For German Chancellor Angela Merkel, the new year has gotten off to a dismal start. During the past week, several members of her party, the Christian Democratic Union (CDU), have publicly laid into her laissez-faire leadership style, claiming it has weakened the conservative party's base. And Foreign Minister Guido Westerwelle, leader of the CDU's partner in government, the Free Democratic Party (FDP), has challenged her government's stances on key foreign policy issues, namely German troop levels in Afghanistan and Turkey's long-delayed bid to join the European Union.
Merkel wasn't expecting to encounter so many problems so soon with the governing coalition she negotiated with the pro-business FDP and the CDU's sister party, the Christian Social Union (CSU), following her victory in last September's elections. But holding the coalition together is proving to be a challenge given the policy differences, competing egos and vested interests involved. In an effort to try to iron out the partners' differences, the leaders of all three parties will meet for dinner on Jan. 17 to discuss a host of issues: tax cuts, health care reform, Afghanistan and the future direction of the government. Merkel is sure to be hoping that a consensus can be reached without the talks devolving into a food fight.
Merkel has been at loggerheads with the FDP over tax reform for months. The FDP has insisted that the government stick to the compromise agreed upon during the coalition talks to introduce additional tax cuts worth $35 billion in 2011. But given Germany's soaring budget deficit, Finance Minister Wolfgang Schäuble, a member of the CDU, is now reportedly looking to postpone the tax cuts until after 2011.
Westerwelle also opened up a can of worms last week by raising the controversial issue of Turkey's E.U. membership bid while on a trip to Ankara. The Foreign Minister voiced support for the country's accession talks stalled for years by opposition from Germany and France by saying it was in Germany's interests to forge close links between Turkey and the E.U. The CSU hit back immediately by reiterating its opposition to Turkey's E.U. membership, saying it was ready to offer a "privileged partnership" to Ankara instead. In the past, Merkel has backed a privileged partnership instead of full membership for Turkey, putting a damper on the country's hopes of ever joining the club.
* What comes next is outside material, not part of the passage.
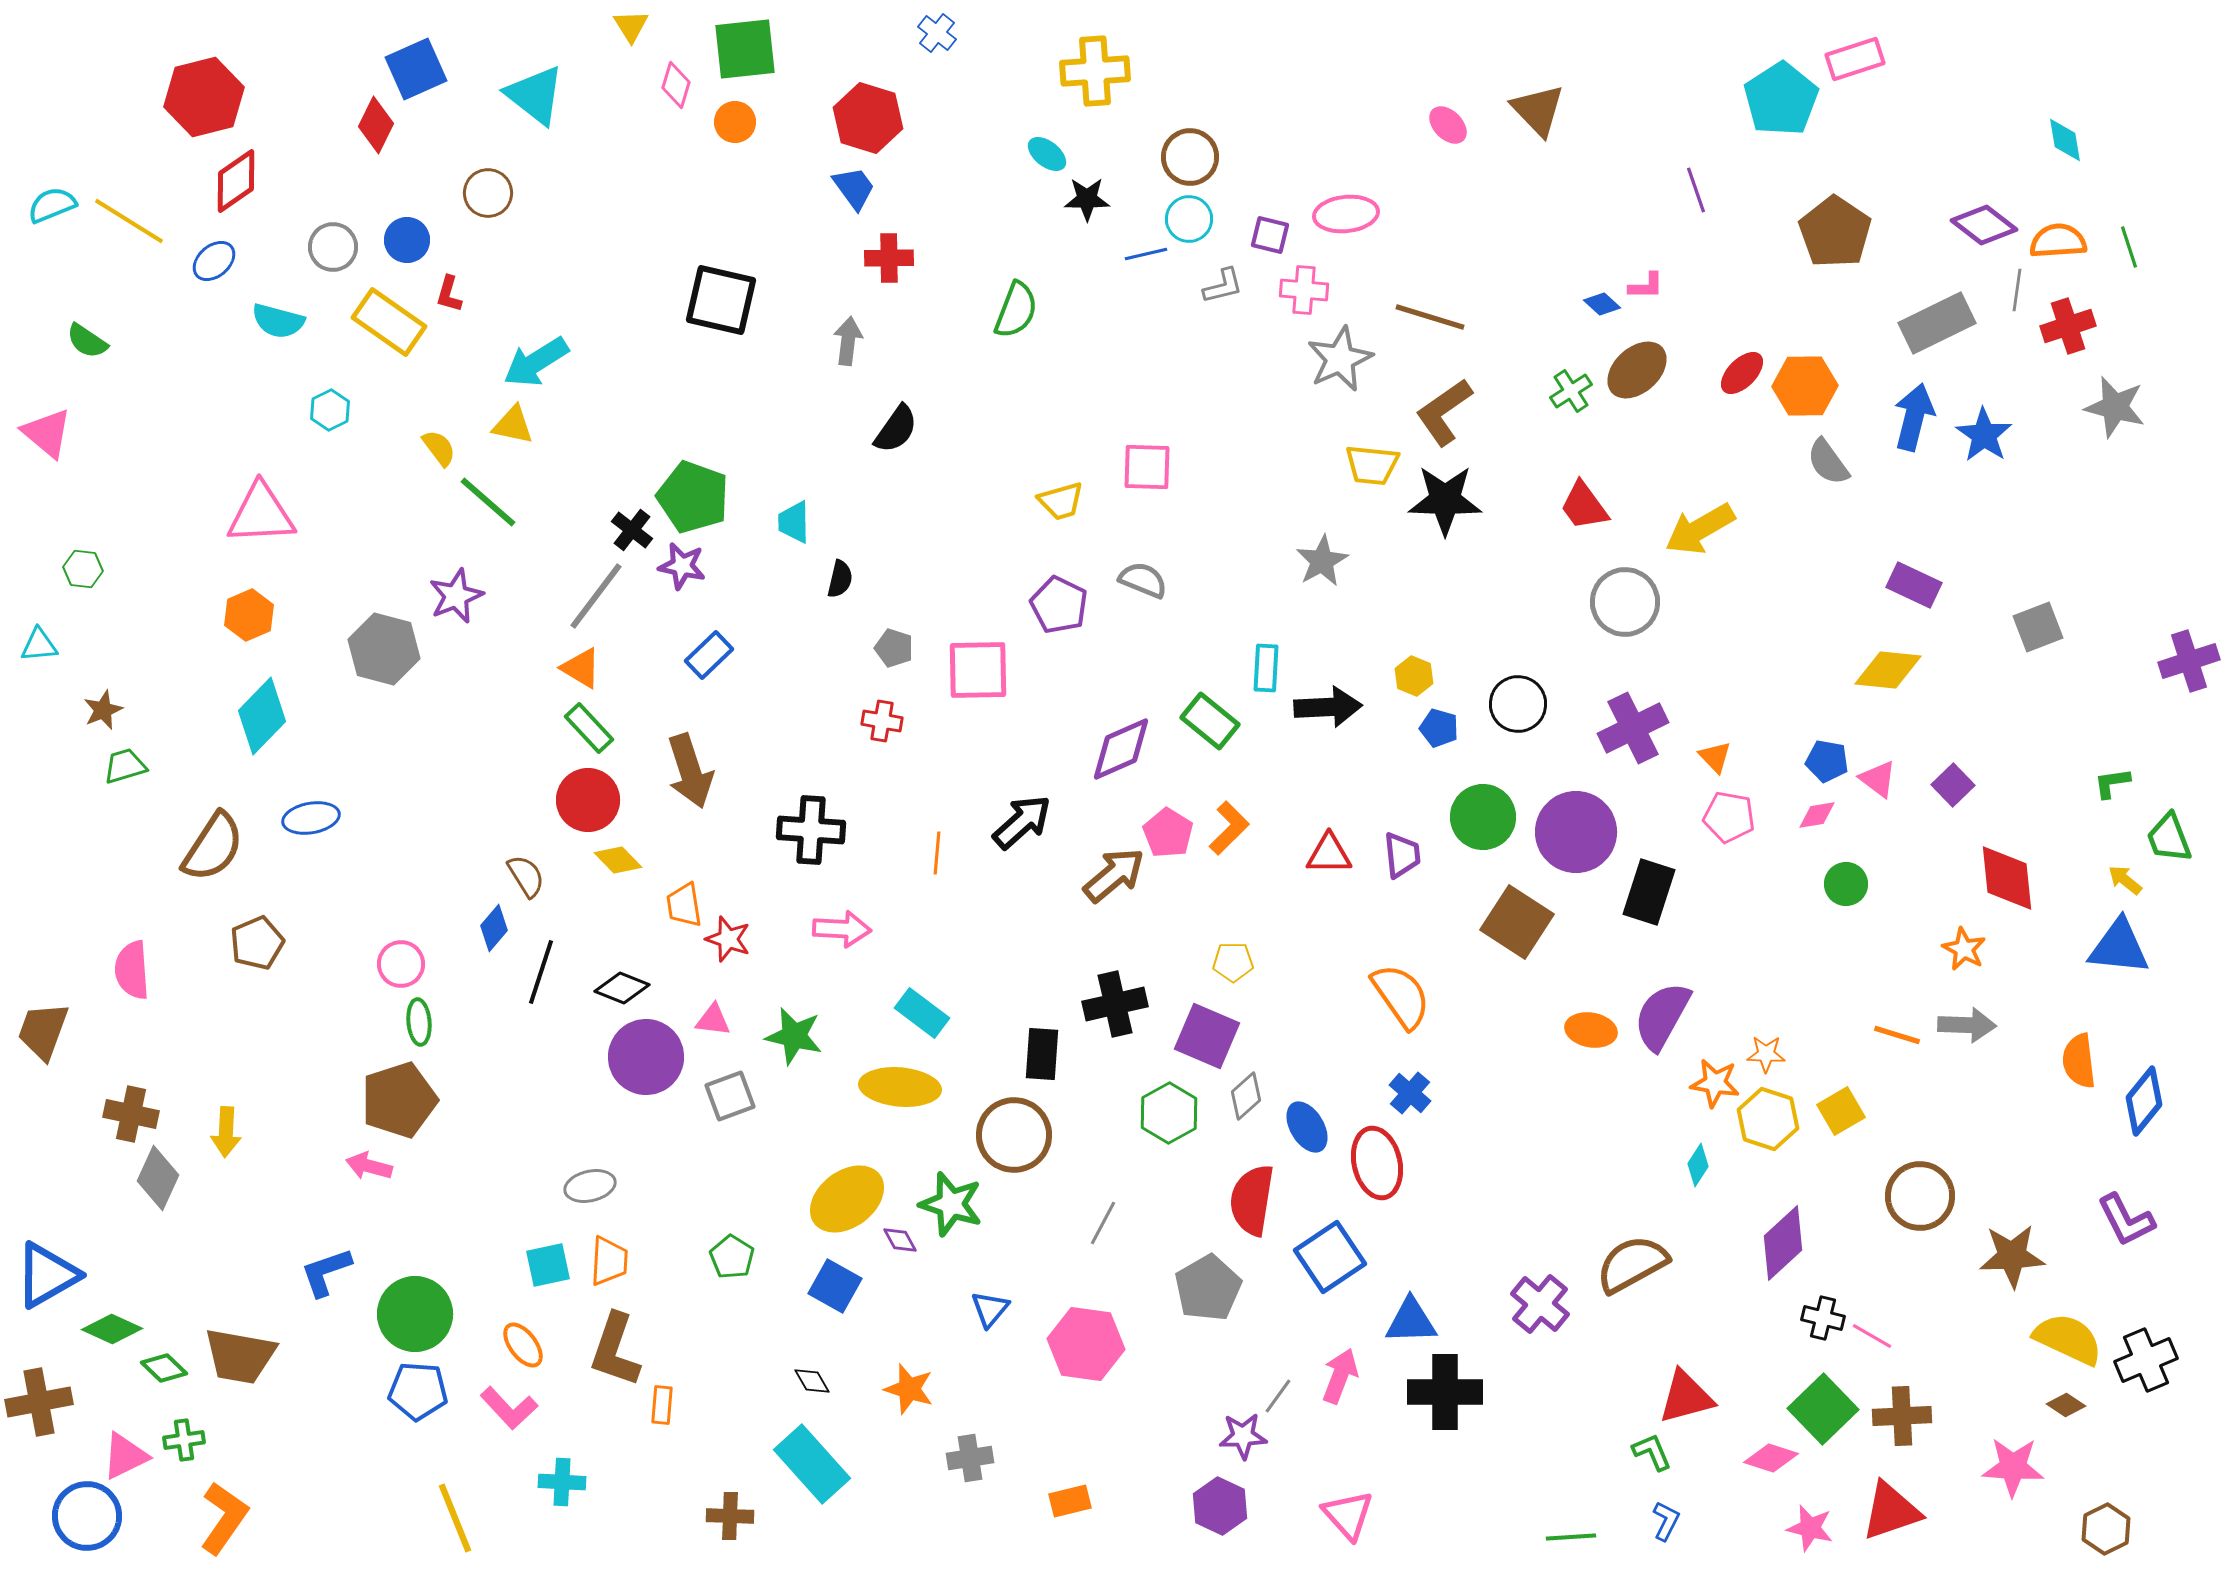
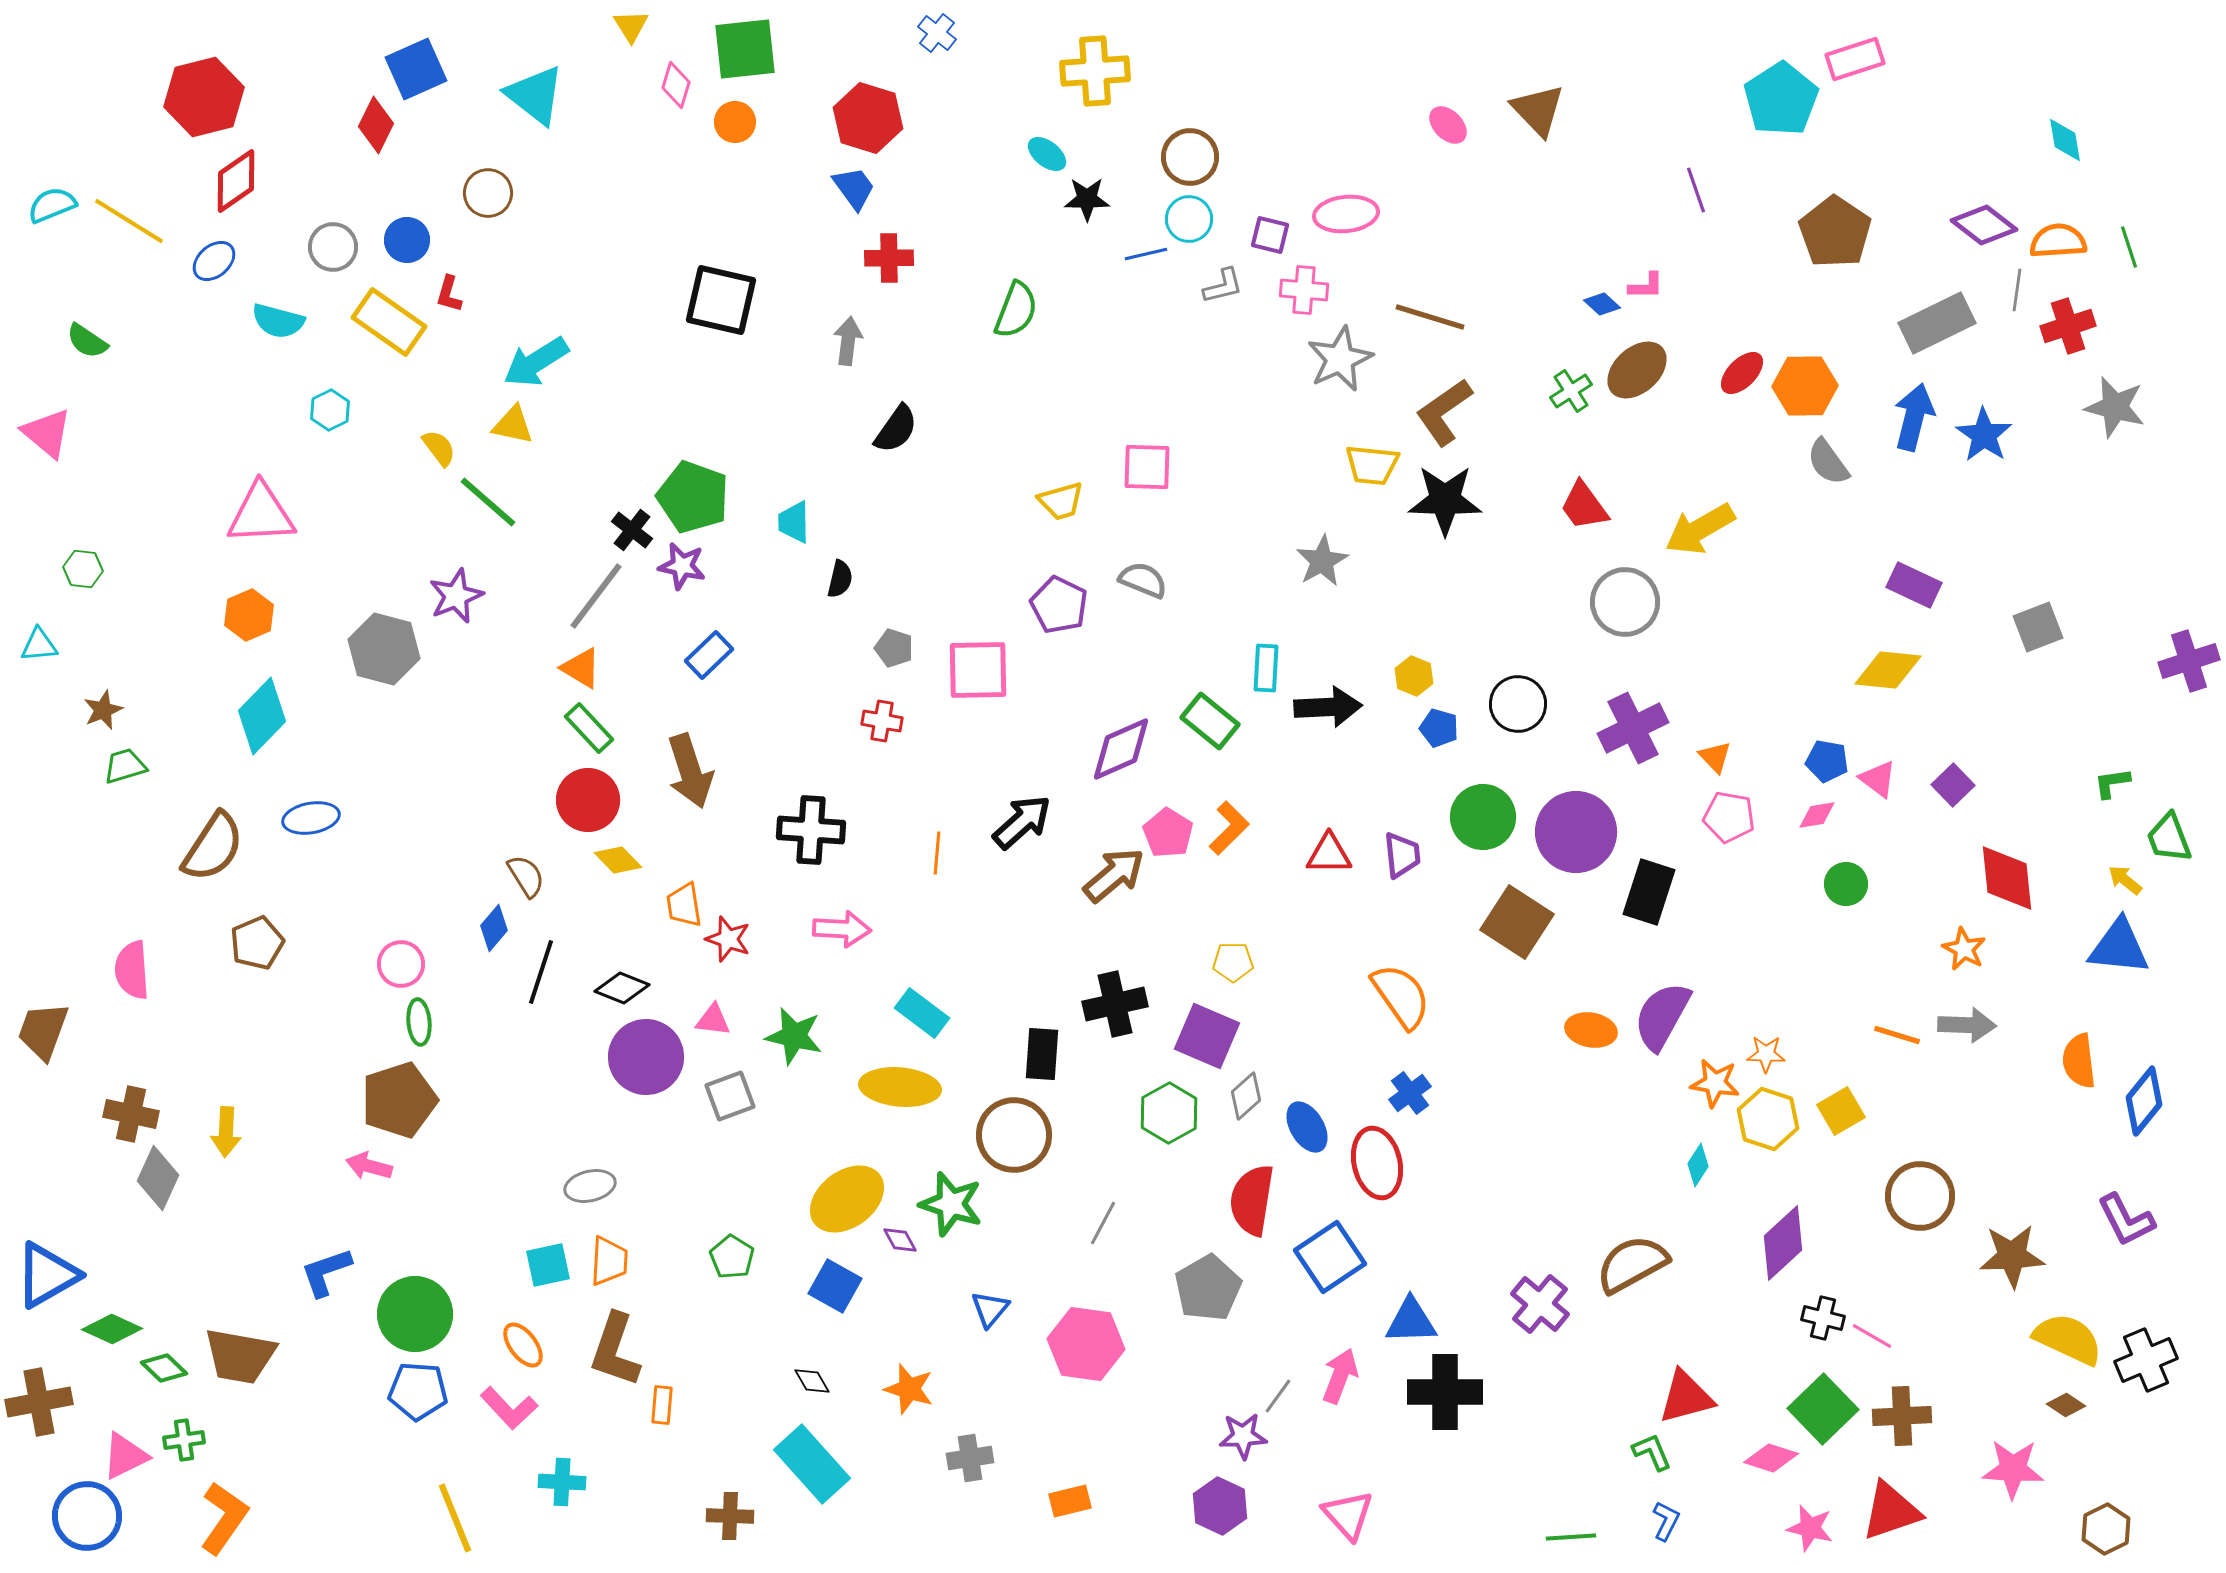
blue cross at (1410, 1093): rotated 12 degrees clockwise
pink star at (2013, 1467): moved 2 px down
Merkel is also coming under increasing pressure from the U.S. and its NATO allies to outline her position on increasing Germany's troop levels in Afghanistan ahead of an important Afghan conference in London on Jan. 28. Germany has 4,300 soldiers in Afghanistan, making it the third largest international contributor after the U.S. and Britain. But the CDU's partners are split over whether to send more. According to media reports, Westerwelle is opposed to a troop increase and would rather focus on efforts to train the Afghan police. But Merkel's Defense Minister, Karl-Theodor zu Guttenberg, a member of the CSU, is reportedly open to the idea of contributing more troops. "The FDP is the problem child of Chancellor Merkel's new government," author Gerd Langguth, who has written a biography of Merkel, tells TIME. "Merkel isn't an ideologue; she's a pragmatist and a consensus builder. Her challenge is to find a compromise between the coalition parties."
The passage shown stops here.